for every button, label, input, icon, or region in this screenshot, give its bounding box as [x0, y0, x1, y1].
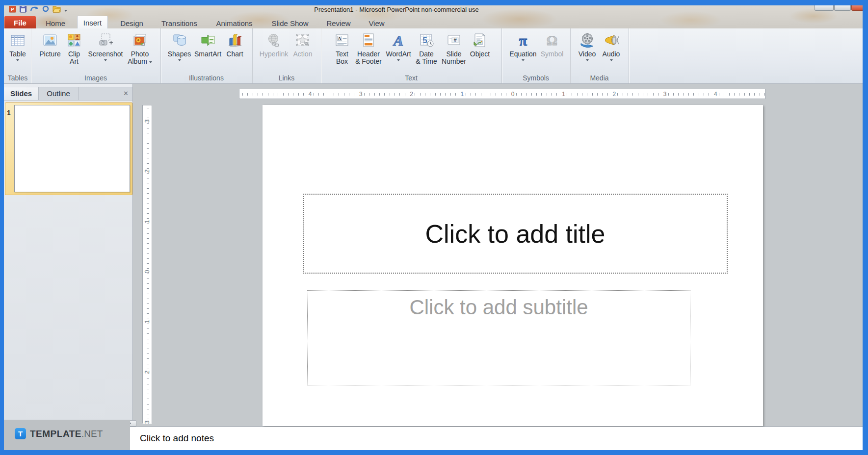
- shapes-icon: [172, 31, 187, 49]
- tab-file[interactable]: File: [4, 16, 36, 28]
- notes-pane[interactable]: Click to add notes: [130, 427, 863, 450]
- ribbon-group-text: A TextBox Header& Footer A WordArt: [321, 28, 502, 83]
- slide-number-button[interactable]: # SlideNumber: [440, 28, 468, 65]
- tab-animations[interactable]: Animations: [213, 16, 255, 28]
- maximize-button[interactable]: [834, 5, 851, 11]
- dropdown-caret-icon: [586, 59, 589, 61]
- group-label-text: Text: [321, 74, 501, 82]
- equation-icon: π: [515, 31, 531, 49]
- dropdown-caret-icon: [149, 61, 152, 63]
- minimize-button[interactable]: [815, 5, 834, 11]
- ribbon-group-illustrations: Shapes SmartArt Chart Illustrations: [160, 28, 253, 83]
- shapes-button[interactable]: Shapes: [167, 28, 192, 61]
- dropdown-caret-icon: [522, 59, 525, 61]
- ruler-number: 3: [143, 420, 152, 424]
- wordart-button[interactable]: A WordArt: [384, 28, 413, 61]
- wordart-icon: A: [390, 31, 407, 49]
- table-button[interactable]: Table: [7, 28, 28, 61]
- window-title: Presentation1 - Microsoft PowerPoint non…: [220, 6, 573, 13]
- photo-album-button[interactable]: PhotoAlbum: [126, 28, 154, 65]
- object-icon: [472, 31, 488, 49]
- hyperlink-icon: [266, 31, 282, 49]
- slide-number-icon: #: [446, 31, 462, 49]
- ruler-number: 2: [409, 91, 414, 98]
- dropdown-caret-icon: [16, 59, 19, 61]
- ribbon-tab-bar: File Home Insert Design Transitions Anim…: [4, 15, 863, 28]
- save-icon[interactable]: [20, 6, 26, 13]
- text-box-button[interactable]: A TextBox: [331, 28, 353, 65]
- ruler-number: 3: [358, 91, 364, 98]
- tab-insert[interactable]: Insert: [77, 16, 108, 28]
- smartart-button[interactable]: SmartArt: [192, 28, 224, 58]
- svg-text:Ω: Ω: [547, 33, 557, 48]
- close-button[interactable]: [851, 5, 863, 11]
- tab-slide-show[interactable]: Slide Show: [269, 16, 311, 28]
- table-icon: [10, 31, 26, 49]
- ruler-number: 1: [561, 91, 566, 98]
- object-button[interactable]: Object: [468, 28, 492, 58]
- open-icon[interactable]: [53, 6, 61, 13]
- subtitle-placeholder[interactable]: Click to add subtitle: [307, 290, 690, 385]
- title-placeholder[interactable]: Click to add title: [303, 194, 728, 274]
- dropdown-caret-icon: [397, 59, 400, 61]
- slide-number-label: 1: [7, 109, 11, 117]
- screenshot-icon: [98, 31, 113, 49]
- tab-outline[interactable]: Outline: [39, 87, 79, 100]
- tab-home[interactable]: Home: [42, 16, 69, 28]
- action-button: Action: [290, 28, 316, 58]
- tab-view[interactable]: View: [366, 16, 388, 28]
- ribbon-group-symbols: π Equation Ω Symbol Symbols: [501, 28, 571, 83]
- template-net-logo: T TEMPLATE.NET: [15, 428, 103, 439]
- ruler-number: 1: [460, 91, 465, 98]
- svg-text:#: #: [453, 37, 456, 43]
- slides-panel-tabs: Slides Outline ✕: [4, 87, 132, 101]
- redo-icon[interactable]: [42, 6, 49, 13]
- template-net-icon: T: [15, 428, 26, 439]
- panel-close-icon[interactable]: ✕: [123, 90, 129, 97]
- ruler-number: 2: [143, 170, 152, 173]
- group-label-links: Links: [252, 74, 321, 82]
- clip-art-button[interactable]: ClipArt: [63, 28, 85, 65]
- audio-button[interactable]: Audio: [599, 28, 624, 61]
- ruler-number: 0: [510, 91, 516, 98]
- template-net-watermark: T TEMPLATE.NET: [4, 420, 130, 450]
- ribbon-group-links: Hyperlink Action Links: [252, 28, 321, 83]
- picture-button[interactable]: Picture: [37, 28, 63, 58]
- svg-text:5: 5: [422, 36, 427, 45]
- quick-access-toolbar[interactable]: P: [9, 5, 67, 13]
- text-box-icon: A: [334, 31, 350, 49]
- date-time-button[interactable]: 5 Date& Time: [413, 28, 440, 65]
- svg-text:P: P: [11, 7, 14, 12]
- photo-album-icon: [132, 31, 148, 49]
- smartart-icon: [200, 31, 216, 49]
- ruler-number: 2: [143, 370, 152, 374]
- slide-thumbnail-selected[interactable]: 1: [5, 102, 132, 195]
- tab-design[interactable]: Design: [116, 16, 148, 28]
- slide-thumbnail[interactable]: [14, 105, 130, 192]
- ribbon-group-images: Picture ClipArt Screenshot: [31, 28, 161, 83]
- group-label-images: Images: [31, 74, 160, 82]
- ribbon: Table Tables Picture ClipArt: [4, 28, 863, 84]
- picture-icon: [42, 31, 58, 49]
- tab-transitions[interactable]: Transitions: [159, 16, 200, 28]
- equation-button[interactable]: π Equation: [507, 28, 539, 61]
- chart-icon: [227, 31, 243, 49]
- video-button[interactable]: Video: [576, 28, 599, 61]
- chart-button[interactable]: Chart: [224, 28, 246, 58]
- tab-slides[interactable]: Slides: [4, 87, 39, 100]
- video-icon: [579, 31, 595, 49]
- customize-dropdown-icon[interactable]: [64, 10, 67, 12]
- group-label-illustrations: Illustrations: [160, 74, 252, 82]
- svg-text:A: A: [393, 32, 403, 48]
- title-placeholder-text: Click to add title: [425, 219, 605, 249]
- header-footer-button[interactable]: Header& Footer: [353, 28, 384, 65]
- undo-icon[interactable]: [30, 6, 39, 13]
- tab-review[interactable]: Review: [323, 16, 354, 28]
- action-icon: [295, 31, 311, 49]
- ribbon-group-media: Video Audio Media: [570, 28, 629, 83]
- clip-art-icon: [66, 31, 82, 49]
- screenshot-button[interactable]: Screenshot: [85, 28, 126, 61]
- symbol-icon: Ω: [544, 31, 560, 49]
- group-label-media: Media: [570, 74, 629, 82]
- ruler-number: 1: [143, 320, 152, 324]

> WHAT IS REQUIRED: Everything in the entries above, apart from the images, should be printed exactly.

> ANSWER TO THE PROBLEM:
for every button, label, input, icon, or region in this screenshot, give its bounding box as [x0, y0, x1, y1].
- shapes-icon: [172, 31, 187, 49]
- tab-file[interactable]: File: [4, 16, 36, 28]
- notes-pane[interactable]: Click to add notes: [130, 427, 863, 450]
- ribbon-group-text: A TextBox Header& Footer A WordArt: [321, 28, 502, 83]
- slide-number-button[interactable]: # SlideNumber: [440, 28, 468, 65]
- tab-animations[interactable]: Animations: [213, 16, 255, 28]
- maximize-button[interactable]: [834, 5, 851, 11]
- dropdown-caret-icon: [586, 59, 589, 61]
- group-label-text: Text: [321, 74, 501, 82]
- equation-icon: π: [515, 31, 531, 49]
- dropdown-caret-icon: [149, 61, 152, 63]
- minimize-button[interactable]: [815, 5, 834, 11]
- ribbon-group-illustrations: Shapes SmartArt Chart Illustrations: [160, 28, 253, 83]
- shapes-button[interactable]: Shapes: [167, 28, 192, 61]
- dropdown-caret-icon: [522, 59, 525, 61]
- ruler-number: 3: [143, 420, 152, 424]
- wordart-button[interactable]: A WordArt: [384, 28, 413, 61]
- wordart-icon: A: [390, 31, 407, 49]
- table-button[interactable]: Table: [7, 28, 28, 61]
- window-title: Presentation1 - Microsoft PowerPoint non…: [220, 6, 573, 13]
- photo-album-button[interactable]: PhotoAlbum: [126, 28, 154, 65]
- object-icon: [472, 31, 488, 49]
- hyperlink-icon: [266, 31, 282, 49]
- slide-number-icon: #: [446, 31, 462, 49]
- ruler-number: 2: [409, 91, 414, 98]
- dropdown-caret-icon: [16, 59, 19, 61]
- ribbon-tab-bar: File Home Insert Design Transitions Anim…: [4, 15, 863, 28]
- save-icon[interactable]: [20, 6, 26, 13]
- text-box-button[interactable]: A TextBox: [331, 28, 353, 65]
- ruler-number: 3: [358, 91, 364, 98]
- tab-insert[interactable]: Insert: [77, 16, 108, 28]
- smartart-button[interactable]: SmartArt: [192, 28, 224, 58]
- svg-text:Ω: Ω: [547, 33, 557, 48]
- close-button[interactable]: [851, 5, 863, 11]
- tab-slide-show[interactable]: Slide Show: [269, 16, 311, 28]
- table-icon: [10, 31, 26, 49]
- ruler-number: 1: [561, 91, 566, 98]
- object-button[interactable]: Object: [468, 28, 492, 58]
- open-icon[interactable]: [53, 6, 61, 13]
- subtitle-placeholder[interactable]: Click to add subtitle: [307, 290, 690, 385]
- title-placeholder[interactable]: Click to add title: [303, 194, 728, 274]
- dropdown-caret-icon: [397, 59, 400, 61]
- slide-number-label: 1: [7, 109, 11, 117]
- screenshot-icon: [98, 31, 113, 49]
- tab-outline[interactable]: Outline: [39, 87, 79, 100]
- tab-home[interactable]: Home: [42, 16, 69, 28]
- action-button: Action: [290, 28, 316, 58]
- tab-view[interactable]: View: [366, 16, 388, 28]
- ribbon-group-symbols: π Equation Ω Symbol Symbols: [501, 28, 571, 83]
- template-net-logo: T TEMPLATE.NET: [15, 428, 103, 439]
- ruler-number: 1: [460, 91, 465, 98]
- svg-text:#: #: [453, 37, 456, 43]
- slides-panel-tabs: Slides Outline ✕: [4, 87, 132, 101]
- redo-icon[interactable]: [42, 6, 49, 13]
- template-net-icon: T: [15, 428, 26, 439]
- panel-close-icon[interactable]: ✕: [123, 90, 129, 97]
- ruler-number: 2: [143, 170, 152, 173]
- group-label-links: Links: [252, 74, 321, 82]
- clip-art-button[interactable]: ClipArt: [63, 28, 85, 65]
- audio-button[interactable]: Audio: [599, 28, 624, 61]
- ruler-number: 0: [510, 91, 516, 98]
- template-net-watermark: T TEMPLATE.NET: [4, 420, 130, 450]
- ribbon-group-links: Hyperlink Action Links: [252, 28, 321, 83]
- picture-button[interactable]: Picture: [37, 28, 63, 58]
- svg-text:5: 5: [422, 36, 427, 45]
- quick-access-toolbar[interactable]: P: [9, 5, 67, 13]
- text-box-icon: A: [334, 31, 350, 49]
- date-time-button[interactable]: 5 Date& Time: [413, 28, 440, 65]
- svg-text:P: P: [11, 7, 14, 12]
- photo-album-icon: [132, 31, 148, 49]
- smartart-icon: [200, 31, 216, 49]
- ruler-number: 2: [143, 370, 152, 374]
- slide-thumbnail-selected[interactable]: 1: [5, 102, 132, 195]
- tab-design[interactable]: Design: [116, 16, 148, 28]
- slide-thumbnail[interactable]: [14, 105, 130, 192]
- ribbon-group-images: Picture ClipArt Screenshot: [31, 28, 161, 83]
- group-label-images: Images: [31, 74, 160, 82]
- ribbon: Table Tables Picture ClipArt: [4, 28, 863, 84]
- picture-icon: [42, 31, 58, 49]
- tab-transitions[interactable]: Transitions: [159, 16, 200, 28]
- equation-button[interactable]: π Equation: [507, 28, 539, 61]
- chart-icon: [227, 31, 243, 49]
- video-button[interactable]: Video: [576, 28, 599, 61]
- chart-button[interactable]: Chart: [224, 28, 246, 58]
- tab-slides[interactable]: Slides: [4, 87, 39, 100]
- video-icon: [579, 31, 595, 49]
- customize-dropdown-icon[interactable]: [64, 10, 67, 12]
- group-label-illustrations: Illustrations: [160, 74, 252, 82]
- svg-text:A: A: [393, 32, 403, 48]
- title-placeholder-text: Click to add title: [425, 219, 605, 249]
- header-footer-button[interactable]: Header& Footer: [353, 28, 384, 65]
- undo-icon[interactable]: [30, 6, 39, 13]
- tab-review[interactable]: Review: [323, 16, 354, 28]
- action-icon: [295, 31, 311, 49]
- ribbon-group-media: Video Audio Media: [570, 28, 629, 83]
- clip-art-icon: [66, 31, 82, 49]
- screenshot-button[interactable]: Screenshot: [85, 28, 126, 61]
- symbol-icon: Ω: [544, 31, 560, 49]
- group-label-media: Media: [570, 74, 629, 82]
- ruler-number: 1: [143, 320, 152, 324]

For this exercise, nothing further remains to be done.